Pat here, just back from a three week trip by plane, boat, and car (don’t know how we missed train. . .) and a little too overwhelmed to write a coherent blog. The original intent of our travel was research in Charleston and Savannah, but weather upended most of those plans. Both cities are charming, and their early days would be great for contrasting, but that would take more time and space than I have. So I thought I’d dive into Savannah’s history first—until I remembered General James Oglethorpe, the city’s founder. The man was absolutely fascinating and a century before his time, at the very least. If only all our rich and famous could be as broad-minded. . .
So today you get a bit of English and American history combined. Oglethorpe was born in Yorkshire in 1696 to a wealthy family and did all those things a favored son should do—attend Eton and Oxford and join the military—except he decided to finish school in a French military academy and join the Hapsburgs in fighting the Turks. Adventurous little snot from the start. . .
But he returned to England with military honors and moved on up the ladder by joining the House of Commons in 1722 at the ripe old age of 26, as one does. He may have partied a bit for a few years, or polished his medals or made connections, but whatever he did landed him on the Gaols Committee that investigated debtors’ prisons. That was where his heroism, brilliance, and advanced thinking really began to shine.

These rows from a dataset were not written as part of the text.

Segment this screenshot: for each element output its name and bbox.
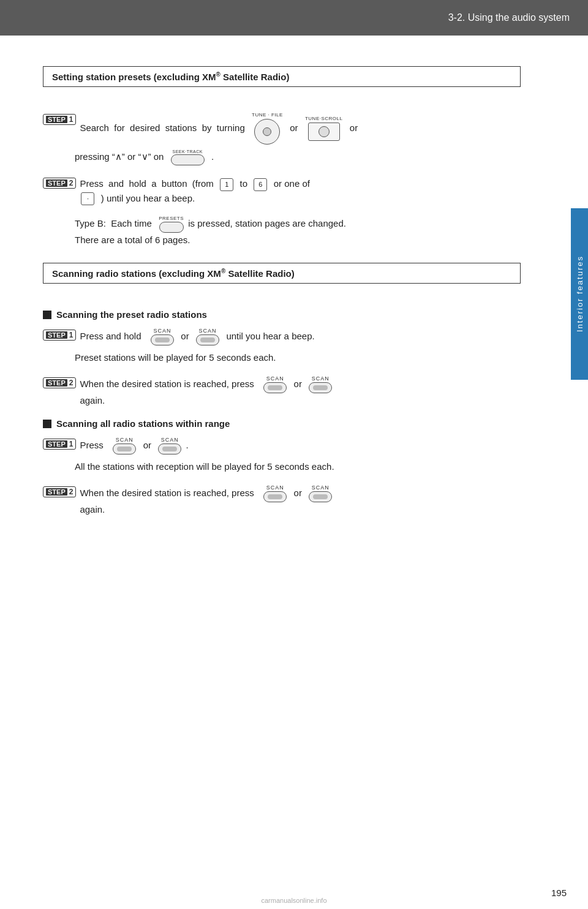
watermark: carmanualsonline.info <box>261 897 326 904</box>
sub2-step1-block: STEP 1 Press SCAN or SCAN . All the stat… <box>43 437 521 474</box>
sub2-step2-text2: again. <box>80 504 105 515</box>
step1-badge: STEP 1 <box>43 114 76 125</box>
header-bar: 3-2. Using the audio system <box>0 0 588 36</box>
subsection2-heading-text: Scanning all radio stations within range <box>56 418 230 429</box>
sub1-indent1-text: Preset stations will be played for 5 sec… <box>75 352 276 363</box>
scan-icon-1: SCAN <box>151 328 174 345</box>
scan-icon-2: SCAN <box>196 328 219 345</box>
section1-step2-block: STEP 2 Press and hold a button (from 1 t… <box>43 176 521 205</box>
tune-scroll-icon: TUNE·SCROLL <box>305 116 343 141</box>
subsection2-heading: Scanning all radio stations within range <box>43 418 521 429</box>
step1-badge-word: STEP <box>46 116 67 123</box>
section1-box: Setting station presets (excluding XM® S… <box>43 66 521 87</box>
sub1-step2-text2: again. <box>80 395 105 405</box>
sub1-step2-or: or <box>294 379 302 389</box>
subsection1-heading-text: Scanning the preset radio stations <box>56 309 207 320</box>
section1-step1-row: STEP 1 Search for desired stations by tu… <box>43 113 521 145</box>
sub1-step1-badge-num: 1 <box>67 331 74 339</box>
sub1-step2-row: STEP 2 When the desired station is reach… <box>43 376 521 407</box>
sub1-step1-text1: Press and hold <box>80 331 141 341</box>
sub2-step2-text1: When the desired station is reached, pre… <box>80 488 254 498</box>
sub1-step1-block: STEP 1 Press and hold SCAN or SCAN until… <box>43 328 521 365</box>
page-number: 195 <box>551 888 567 898</box>
sub1-step1-badge-word: STEP <box>46 331 67 339</box>
sub2-step1-text2: . <box>186 440 188 450</box>
sidebar-tab-label: Interior features <box>575 255 584 332</box>
button-6-icon: 6 <box>254 178 267 191</box>
sub1-step1-row: STEP 1 Press and hold SCAN or SCAN until… <box>43 328 521 345</box>
black-square-1 <box>43 311 51 319</box>
section1-step1-text: Search for desired stations by turning T… <box>80 113 521 145</box>
sub1-step2-badge-word: STEP <box>46 379 67 387</box>
section1-step2-text: Press and hold a button (from 1 to 6 or … <box>80 176 521 205</box>
section1-step1-block: STEP 1 Search for desired stations by tu… <box>43 113 521 165</box>
sub1-step2-block: STEP 2 When the desired station is reach… <box>43 376 521 407</box>
step1-badge-num: 1 <box>67 115 74 124</box>
sub2-step2-text: When the desired station is reached, pre… <box>80 485 521 516</box>
sub1-step1-badge: STEP 1 <box>43 330 76 341</box>
sub2-step2-badge-word: STEP <box>46 488 67 496</box>
section1-step2-text2: ) until you hear a beep. <box>101 193 195 203</box>
sub2-step2-badge-num: 2 <box>67 488 74 496</box>
sub1-step2-badge-num: 2 <box>67 379 74 387</box>
to-text: to <box>240 178 248 189</box>
sidebar-tab: Interior features <box>571 208 588 380</box>
section1-step2-row: STEP 2 Press and hold a button (from 1 t… <box>43 176 521 205</box>
typeb-text2: is pressed, station pages are changed. <box>188 219 346 229</box>
section1-title: Setting station presets (excluding XM® S… <box>52 72 289 82</box>
scan-icon-3: SCAN <box>263 376 287 393</box>
section2-box: Scanning radio stations (excluding XM® S… <box>43 263 521 284</box>
scan-icon-6: SCAN <box>158 437 181 455</box>
step2-badge-num: 2 <box>67 179 74 187</box>
step2-badge-word: STEP <box>46 179 67 187</box>
sub1-step1-text: Press and hold SCAN or SCAN until you he… <box>80 328 521 345</box>
scan-icon-8: SCAN <box>309 485 332 502</box>
or-text-2: or <box>350 123 358 133</box>
sub2-indent1: All the stations with reception will be … <box>75 459 521 474</box>
typeb-block: Type B: Each time PRESETS is pressed, st… <box>75 216 521 247</box>
button-1-icon: 1 <box>220 178 233 191</box>
section2-title: Scanning radio stations (excluding XM® S… <box>52 268 295 279</box>
sub2-step1-text: Press SCAN or SCAN . <box>80 437 521 455</box>
typeb-text3: There are a total of 6 pages. <box>75 235 190 245</box>
sub1-step1-or: or <box>181 331 189 341</box>
scan-icon-4: SCAN <box>309 376 332 393</box>
scan-icon-7: SCAN <box>263 485 287 502</box>
sub2-step1-or: or <box>143 440 151 450</box>
black-square-2 <box>43 420 51 428</box>
sub1-step1-text2: until you hear a beep. <box>226 331 314 341</box>
scan-icon-5: SCAN <box>113 437 136 455</box>
sub2-step1-badge-num: 1 <box>67 440 74 448</box>
main-content: Setting station presets (excluding XM® S… <box>0 36 551 565</box>
sub1-step2-text: When the desired station is reached, pre… <box>80 376 521 407</box>
section1-step1-indent: pressing “∧” or “∨” on SEEK·TRACK . <box>75 149 521 165</box>
sub2-step2-row: STEP 2 When the desired station is reach… <box>43 485 521 516</box>
sub2-indent1-text: All the stations with reception will be … <box>75 461 334 472</box>
sub2-step1-text1: Press <box>80 440 103 450</box>
step2-badge: STEP 2 <box>43 178 76 189</box>
sub1-indent1: Preset stations will be played for 5 sec… <box>75 350 521 365</box>
seek-track-icon: SEEK·TRACK <box>171 149 205 165</box>
sub1-step2-text1: When the desired station is reached, pre… <box>80 379 254 389</box>
presets-icon: PRESETS <box>159 216 184 233</box>
sub2-step2-block: STEP 2 When the desired station is reach… <box>43 485 521 516</box>
sub2-step2-or: or <box>294 488 302 498</box>
sub2-step1-row: STEP 1 Press SCAN or SCAN . <box>43 437 521 455</box>
or-text-1: or <box>290 123 298 133</box>
header-title: 3-2. Using the audio system <box>448 12 570 23</box>
sub2-step1-badge-word: STEP <box>46 440 67 448</box>
button-dot-icon: · <box>81 192 94 205</box>
sub1-step2-badge: STEP 2 <box>43 377 76 388</box>
tune-file-icon: TUNE · FILE <box>252 113 283 145</box>
typeb-text1: Type B: Each time <box>75 219 154 229</box>
sub2-step1-badge: STEP 1 <box>43 439 76 450</box>
sub2-step2-badge: STEP 2 <box>43 486 76 497</box>
subsection1-heading: Scanning the preset radio stations <box>43 309 521 320</box>
or-one-of-text: or one of <box>274 178 310 189</box>
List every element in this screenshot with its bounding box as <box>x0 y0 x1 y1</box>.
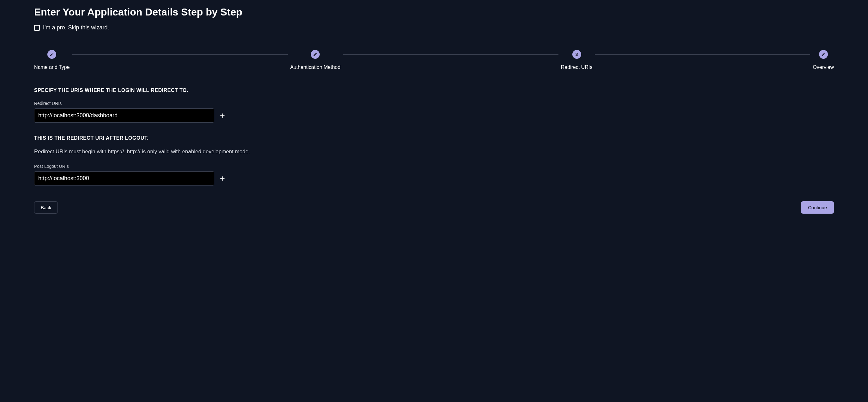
post-logout-uris-label: Post Logout URIs <box>34 164 834 169</box>
step-circle <box>311 50 320 59</box>
redirect-uri-input[interactable] <box>34 108 214 123</box>
step-label: Name and Type <box>34 64 70 70</box>
back-button[interactable]: Back <box>34 201 58 213</box>
continue-button[interactable]: Continue <box>801 201 834 213</box>
redirect-uris-row <box>34 108 834 123</box>
button-row: Back Continue <box>34 201 834 213</box>
step-label: Overview <box>813 64 834 70</box>
step-authentication-method[interactable]: Authentication Method <box>290 50 341 70</box>
step-connector <box>72 54 288 55</box>
redirect-uris-label: Redirect URIs <box>34 101 834 106</box>
post-logout-uris-row <box>34 171 834 185</box>
plus-icon <box>219 113 225 119</box>
pencil-icon <box>50 52 54 57</box>
pencil-icon <box>313 52 317 57</box>
section-redirect-heading: SPECIFY THE URIS WHERE THE LOGIN WILL RE… <box>34 88 834 93</box>
step-connector <box>595 54 810 55</box>
step-number: 3 <box>576 52 578 57</box>
skip-wizard-row: I'm a pro. Skip this wizard. <box>34 24 834 31</box>
skip-wizard-checkbox[interactable] <box>34 25 40 31</box>
step-redirect-uris[interactable]: 3 Redirect URIs <box>561 50 593 70</box>
step-label: Authentication Method <box>290 64 341 70</box>
step-circle <box>48 50 56 59</box>
logout-helper-text: Redirect URIs must begin with https://. … <box>34 148 834 155</box>
post-logout-uri-input[interactable] <box>34 171 214 185</box>
page-title: Enter Your Application Details Step by S… <box>34 6 834 18</box>
skip-wizard-label: I'm a pro. Skip this wizard. <box>43 24 109 31</box>
step-circle <box>819 50 828 59</box>
step-overview[interactable]: Overview <box>813 50 834 70</box>
add-redirect-uri-button[interactable] <box>219 112 226 119</box>
plus-icon <box>219 175 225 182</box>
step-connector <box>343 54 558 55</box>
add-post-logout-uri-button[interactable] <box>219 175 226 182</box>
section-logout-heading: THIS IS THE REDIRECT URI AFTER LOGOUT. <box>34 135 834 141</box>
step-circle: 3 <box>572 50 581 59</box>
step-name-and-type[interactable]: Name and Type <box>34 50 70 70</box>
step-label: Redirect URIs <box>561 64 593 70</box>
pencil-icon <box>821 52 826 57</box>
stepper: Name and Type Authentication Method 3 Re… <box>34 50 834 70</box>
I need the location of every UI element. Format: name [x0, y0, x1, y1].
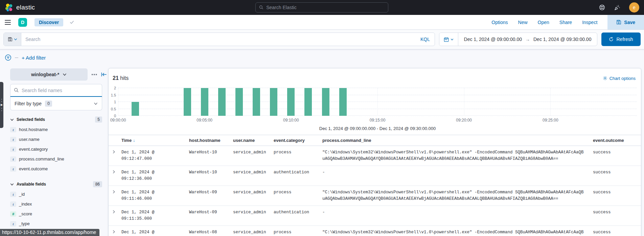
field-search-input[interactable]	[22, 88, 98, 93]
histogram-bar-09:04:00[interactable]	[184, 88, 191, 116]
selected-fields-header[interactable]: Selected fields 5	[10, 116, 102, 123]
field-item-event.category[interactable]: tevent.category	[10, 144, 102, 154]
nav-link-options[interactable]: Options	[491, 20, 508, 25]
date-to[interactable]: Dec 1, 2024 @ 09:30:00.00	[533, 37, 591, 42]
histogram-bar-09:08:00[interactable]	[253, 88, 260, 116]
refresh-button[interactable]: Refresh	[601, 33, 641, 46]
field-item-user.name[interactable]: tuser.name	[10, 134, 102, 144]
help-icon[interactable]	[599, 4, 605, 10]
cell-time: Dec 1, 2024 @ 09:12:47.000	[121, 146, 188, 166]
refresh-icon	[609, 37, 614, 42]
saved-query-icon	[8, 37, 13, 42]
table-row: Dec 1, 2024 @ 09:11:46.000WareHost-09ser…	[109, 186, 641, 206]
x-axis-label: 09:05:00	[197, 118, 212, 123]
nav-link-inspect[interactable]: Inspect	[582, 20, 597, 25]
histogram-bar-09:12:00[interactable]	[322, 88, 329, 116]
histogram-bar-09:13:00[interactable]	[339, 88, 347, 116]
elastic-logo[interactable]: elastic	[5, 3, 35, 12]
chevron-down-icon	[451, 38, 454, 41]
query-input[interactable]	[21, 37, 416, 42]
expand-row-icon[interactable]	[109, 226, 121, 236]
cell-command: -	[322, 166, 592, 186]
expand-row-icon[interactable]	[109, 186, 121, 206]
save-icon	[616, 20, 621, 25]
field-item-process.command_line[interactable]: tprocess.command_line	[10, 154, 102, 164]
field-item-_type[interactable]: t_type	[10, 219, 102, 229]
app-toolbar: D Discover OptionsNewOpenShareInspect Sa…	[0, 15, 644, 30]
field-search-box[interactable]	[10, 84, 102, 97]
table-body: Dec 1, 2024 @ 09:12:47.000WareHost-10ser…	[109, 146, 641, 236]
index-pattern-switcher[interactable]: winlogbeat-*	[10, 68, 88, 81]
user-avatar[interactable]: e	[629, 2, 639, 13]
space-badge[interactable]: D	[18, 18, 27, 27]
calendar-icon	[444, 37, 449, 42]
column-header-time[interactable]: Time ↓	[121, 135, 188, 146]
date-picker[interactable]: Dec 1, 2024 @ 09:00:00.00 → Dec 1, 2024 …	[439, 33, 597, 46]
status-bar-url: https://10-10-62-11.p.thmlabs.com/app/ho…	[0, 229, 99, 236]
histogram-bar-09:09:00[interactable]	[270, 88, 277, 116]
kql-search-box[interactable]: KQL	[3, 33, 435, 46]
date-from[interactable]: Dec 1, 2024 @ 09:00:00.00	[464, 37, 522, 42]
field-name: _type	[19, 221, 30, 226]
available-fields-header[interactable]: Available fields 86	[10, 181, 102, 187]
query-language-badge[interactable]: KQL	[416, 37, 435, 42]
field-item-_id[interactable]: t_id	[10, 189, 102, 199]
nav-link-open[interactable]: Open	[538, 20, 549, 25]
menu-icon[interactable]	[5, 20, 11, 25]
filter-menu-icon[interactable]	[5, 54, 12, 61]
saved-query-menu-button[interactable]	[4, 33, 21, 46]
field-name: user.name	[19, 137, 40, 142]
cell-outcome: success	[592, 206, 641, 226]
y-axis-label: 1.5	[111, 93, 116, 97]
save-button[interactable]: Save	[607, 15, 644, 29]
field-type-icon: t	[10, 201, 16, 207]
filter-divider	[15, 58, 18, 58]
cell-user: service_admin	[232, 166, 273, 186]
date-quick-menu-button[interactable]	[439, 33, 458, 46]
expand-row-icon[interactable]	[109, 206, 121, 226]
cell-user: service_admin	[232, 206, 273, 226]
field-item-event.outcome[interactable]: tevent.outcome	[10, 164, 102, 174]
field-item-host.hostname[interactable]: thost.hostname	[10, 125, 102, 134]
breadcrumb-discover[interactable]: Discover	[34, 18, 63, 26]
expand-row-icon[interactable]	[109, 166, 121, 186]
column-header-outcome[interactable]: event.outcome	[592, 135, 641, 146]
nav-link-share[interactable]: Share	[559, 20, 572, 25]
global-search[interactable]	[255, 2, 388, 13]
field-type-icon: t	[10, 156, 16, 162]
collapse-sidebar-icon[interactable]	[101, 72, 107, 77]
index-options-icon[interactable]	[92, 74, 97, 76]
field-item-_score[interactable]: #_score	[10, 209, 102, 219]
histogram-bar-09:07:00[interactable]	[235, 88, 243, 116]
field-name: _id	[19, 192, 25, 197]
histogram-bar-09:01:00[interactable]	[132, 102, 139, 116]
filter-by-type-button[interactable]: Filter by type 0	[10, 97, 102, 110]
x-axis-label: 09:00:00	[110, 118, 126, 123]
newsfeed-icon[interactable]	[614, 4, 620, 11]
field-name: event.category	[19, 147, 48, 152]
column-header-user[interactable]: user.name	[232, 135, 273, 146]
chart-options-link[interactable]: Chart options	[603, 76, 636, 81]
column-header-command[interactable]: process.command_line	[322, 135, 592, 146]
histogram-bar-09:10:00[interactable]	[287, 88, 295, 116]
fields-sidebar: winlogbeat-*	[0, 66, 108, 236]
expand-row-icon[interactable]	[109, 146, 121, 166]
global-search-input[interactable]	[266, 5, 385, 10]
column-header-category[interactable]: event.category	[273, 135, 322, 146]
table-header-row: Time ↓ host.hostname user.name event.cat…	[109, 135, 641, 146]
histogram-bar-09:06:00[interactable]	[218, 88, 226, 116]
field-type-icon: t	[10, 192, 16, 197]
cell-category: process	[273, 186, 322, 206]
add-filter-link[interactable]: + Add filter	[22, 55, 46, 61]
histogram-bar-09:05:00[interactable]	[201, 88, 208, 116]
field-item-_index[interactable]: t_index	[10, 199, 102, 209]
histogram-bar-09:11:00[interactable]	[304, 88, 312, 116]
nav-link-new[interactable]: New	[518, 20, 528, 25]
column-header-host[interactable]: host.hostname	[188, 135, 232, 146]
selected-fields-count: 5	[95, 116, 102, 123]
table-row: Dec 1, 2024 @ 09:12:36.000WareHost-10ser…	[109, 166, 641, 186]
search-icon	[259, 5, 263, 10]
histogram-plot: 00.511.52	[118, 88, 637, 116]
date-range-arrow: →	[525, 37, 530, 42]
table-row: Dec 1, 2024 @ 09:12:47.000WareHost-10ser…	[109, 146, 641, 166]
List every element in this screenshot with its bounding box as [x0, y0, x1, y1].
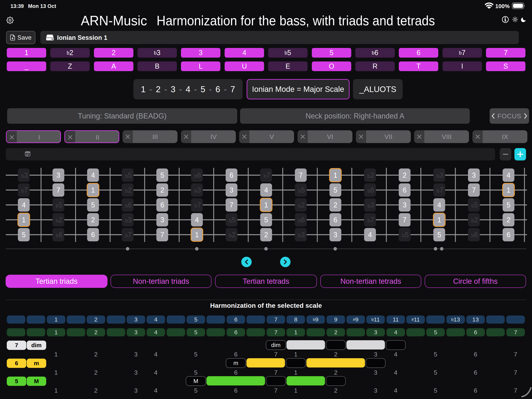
svg-text:1: 1 [195, 231, 199, 239]
svg-text:7: 7 [160, 231, 164, 239]
svg-text:5: 5 [160, 171, 164, 179]
svg-text:6: 6 [230, 171, 234, 179]
svg-text:4: 4 [437, 201, 441, 209]
svg-text:4: 4 [507, 171, 510, 179]
svg-text:2: 2 [334, 201, 337, 209]
svg-text:1: 1 [507, 186, 510, 194]
svg-text:1: 1 [334, 171, 337, 179]
svg-text:7: 7 [57, 186, 60, 194]
svg-text:7: 7 [230, 201, 234, 209]
svg-text:3: 3 [334, 231, 337, 239]
svg-text:6: 6 [507, 231, 510, 239]
svg-text:6: 6 [160, 201, 164, 209]
svg-text:2: 2 [264, 231, 268, 239]
svg-text:5: 5 [264, 216, 268, 224]
svg-text:6: 6 [91, 231, 95, 239]
svg-text:6: 6 [403, 186, 406, 194]
svg-text:3: 3 [160, 216, 164, 224]
svg-text:1: 1 [437, 216, 441, 224]
svg-text:7: 7 [403, 216, 406, 224]
svg-text:5: 5 [507, 201, 510, 209]
svg-text:1: 1 [264, 201, 268, 209]
svg-text:1: 1 [22, 216, 26, 224]
svg-text:7: 7 [472, 186, 476, 194]
svg-text:2: 2 [507, 216, 510, 224]
svg-text:6: 6 [334, 216, 337, 224]
svg-text:4: 4 [368, 231, 372, 239]
svg-text:4: 4 [264, 186, 268, 194]
svg-text:3: 3 [230, 186, 234, 194]
svg-text:4: 4 [22, 201, 26, 209]
svg-text:2: 2 [403, 171, 406, 179]
svg-text:1: 1 [91, 186, 95, 194]
svg-text:3: 3 [57, 171, 60, 179]
svg-text:3: 3 [472, 171, 476, 179]
svg-text:4: 4 [91, 171, 95, 179]
svg-text:5: 5 [437, 231, 441, 239]
svg-text:3: 3 [403, 201, 406, 209]
svg-text:5: 5 [22, 231, 26, 239]
svg-text:4: 4 [195, 216, 199, 224]
svg-text:2: 2 [91, 216, 95, 224]
svg-text:5: 5 [91, 201, 95, 209]
svg-text:7: 7 [299, 171, 303, 179]
svg-text:5: 5 [334, 186, 337, 194]
svg-text:2: 2 [160, 186, 164, 194]
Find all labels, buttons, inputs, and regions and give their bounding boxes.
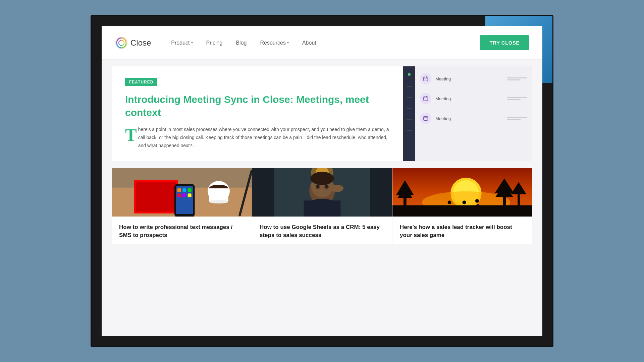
- main-content: FEATURED Introducing Meeting Sync in Clo…: [102, 60, 542, 336]
- sidebar-line-1: [407, 86, 412, 87]
- sidebar-line-5: [407, 130, 412, 131]
- svg-point-35: [330, 185, 344, 192]
- meeting-line-d: [507, 99, 521, 100]
- svg-point-56: [475, 199, 479, 203]
- meeting-label-2: Meeting: [435, 96, 451, 101]
- featured-badge: FEATURED: [125, 78, 157, 86]
- meeting-lines-3: [507, 117, 527, 120]
- svg-rect-49: [518, 192, 520, 208]
- articles-grid: How to write professional text messages …: [112, 168, 532, 244]
- meeting-line-f: [507, 119, 521, 120]
- svg-rect-16: [188, 194, 192, 197]
- meeting-row-3: Meeting: [420, 113, 527, 124]
- nav-pricing[interactable]: Pricing: [206, 40, 223, 46]
- article-image-2: [252, 168, 392, 217]
- logo-icon: [115, 37, 128, 49]
- svg-point-0: [116, 37, 127, 49]
- article-card-2[interactable]: How to use Google Sheets as a CRM: 5 eas…: [252, 168, 392, 244]
- svg-point-53: [449, 201, 450, 204]
- logo[interactable]: Close: [115, 37, 151, 49]
- svg-rect-26: [252, 168, 274, 217]
- status-dot: [408, 73, 411, 76]
- meeting-lines-1: [507, 77, 527, 80]
- app-sidebar: [403, 66, 415, 161]
- featured-text-section: FEATURED Introducing Meeting Sync in Clo…: [112, 66, 403, 161]
- try-close-button[interactable]: TRY CLOSE: [480, 35, 529, 50]
- nav-about[interactable]: About: [302, 40, 316, 46]
- svg-rect-15: [182, 194, 186, 197]
- svg-rect-13: [188, 188, 192, 192]
- featured-excerpt: T here's a point in most sales processes…: [125, 126, 390, 149]
- svg-point-20: [209, 200, 228, 203]
- meeting-line-c: [507, 97, 527, 98]
- featured-article-card[interactable]: FEATURED Introducing Meeting Sync in Clo…: [112, 66, 532, 161]
- svg-point-30: [310, 172, 334, 185]
- svg-rect-19: [209, 188, 228, 202]
- svg-point-33: [316, 184, 319, 188]
- nav-links: Product ▾ Pricing Blog Resources ▾ About: [171, 40, 480, 46]
- app-main-panel: Meeting Meeting: [415, 66, 532, 161]
- article-title-3: Here's how a sales lead tracker will boo…: [400, 223, 525, 239]
- article-body-3: Here's how a sales lead tracker will boo…: [392, 217, 532, 244]
- nav-product[interactable]: Product ▾: [171, 40, 193, 46]
- resources-chevron-icon: ▾: [287, 41, 289, 45]
- svg-rect-11: [177, 188, 181, 192]
- product-chevron-icon: ▾: [191, 41, 193, 45]
- meeting-line-b: [507, 79, 521, 80]
- meeting-row-2: Meeting: [420, 93, 527, 104]
- featured-title: Introducing Meeting Sync in Close: Meeti…: [125, 93, 390, 119]
- article-image-1: [112, 168, 252, 217]
- drop-cap: T: [125, 128, 137, 142]
- article-title-1: How to write professional text messages …: [119, 223, 245, 239]
- svg-rect-42: [392, 205, 532, 217]
- article-body-1: How to write professional text messages …: [112, 217, 252, 244]
- meeting-label-3: Meeting: [435, 116, 451, 121]
- navigation: Close Product ▾ Pricing Blog Resources ▾: [102, 26, 542, 60]
- meeting-icon-3: [420, 113, 431, 124]
- meeting-row-1: Meeting: [420, 73, 527, 84]
- featured-image-panel: Meeting Meeting: [403, 66, 532, 161]
- svg-point-52: [448, 205, 451, 209]
- article-card-3[interactable]: Here's how a sales lead tracker will boo…: [392, 168, 532, 244]
- svg-rect-27: [370, 168, 392, 217]
- svg-rect-4: [424, 117, 428, 121]
- sidebar-line-2: [407, 97, 412, 98]
- svg-rect-14: [177, 194, 181, 197]
- logo-text: Close: [130, 38, 151, 48]
- svg-rect-2: [424, 77, 428, 81]
- svg-point-54: [463, 201, 466, 204]
- article-card-1[interactable]: How to write professional text messages …: [112, 168, 252, 244]
- meeting-line-a: [507, 77, 527, 78]
- svg-point-55: [463, 205, 466, 209]
- meeting-label-1: Meeting: [435, 76, 451, 81]
- sidebar-line-3: [407, 108, 412, 109]
- svg-rect-8: [136, 182, 176, 212]
- svg-point-34: [325, 184, 328, 188]
- sidebar-line-4: [407, 119, 412, 120]
- nav-blog[interactable]: Blog: [236, 40, 247, 46]
- article-body-2: How to use Google Sheets as a CRM: 5 eas…: [252, 217, 392, 244]
- svg-rect-3: [424, 97, 428, 101]
- svg-rect-12: [182, 188, 186, 192]
- meeting-lines-2: [507, 97, 527, 100]
- article-title-2: How to use Google Sheets as a CRM: 5 eas…: [260, 223, 385, 239]
- meeting-line-e: [507, 117, 527, 118]
- svg-rect-37: [304, 201, 341, 217]
- meeting-icon-2: [420, 93, 431, 104]
- article-image-3: [392, 168, 532, 217]
- nav-resources[interactable]: Resources ▾: [260, 40, 288, 46]
- svg-point-57: [476, 204, 480, 208]
- meeting-icon-1: [420, 73, 431, 84]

He didn’t see the value of leaving hardworking men and women languishing in prison to pay debts they couldn’t pay even when they were working—big duh there. But instead of bringing a bill to the Commons saying “oh these poor people should be given jobs instead of prison,” he brought a bill saying Britain needed to establish a 13th colony to protect South Carolina from the Spanish in Florida. Rah rah, go Britain go, let’s
beat back those—whatever bad epithet they used for Spanish Catholics in the 1700s. And voila, they granted him a charter for all of Georgia. (I have no images of Florida Spaniards so I give you an image of a seafarer's inn built in Savannah in 1753 and reported to be a home for pirates)
In June, 1732, Oglethorpe and his frigate Anne landed in the area that is now known as Savannah, accompanied by 114 colonists. With the aid of local Indian traders, he immediately made friends with Tomochicihi, the towering chief of the local Indian tribe. With that negotiation settled, the colonists were free to develop the city without warfare. Gee, who woulda thunk taking land without warfare was a possibility?
Oglethorpe arrived with a plan so elaborate that he had to have been working on it for years. His charter allowed freedom of religion—and forbade rum, lawyers, and slavery. I like his thinking (although indentured servants weren't a huge step from slavery but they did have a time limit). Freedom of religion opened the colony to everyone, including Jews, and contrary to all popular beliefs of the time, the diversity allowed the city to flourish.
And the one part of his grand scheme that lingers until today is the plan he laid out for the city. He built a grid with four shady public squares to serve as meeting places and centers of business with wide streets surrounded by building lots. Eventually, the city expanded to 24 squares, 22 of which are still in existence today. The lots were eventually taken over by the monstrously large houses of cotton merchants and shipping magnates. In the early days of the city, the lack of slavery allowed shipping and trade instead of agriculture to dominate the economy. That didn’t last, of course, but Oglethorpe couldn’t live forever. If only we could have cloned him. . .
I’m grateful for this trip to remind me that there are people out there who can think and do selflessly grand things. I suppose, in one way, the education, wealth, and privilege of Britain’s landed aristocrats allowed them to be noble, but how many actually were? And then one must wonder if Oglethorpe would have been so successful with today’s multi-faceted economic and political problems?
This was a quick and impromptu summary of Oglethorpe’s career in the Americas. Does anyone know more about him?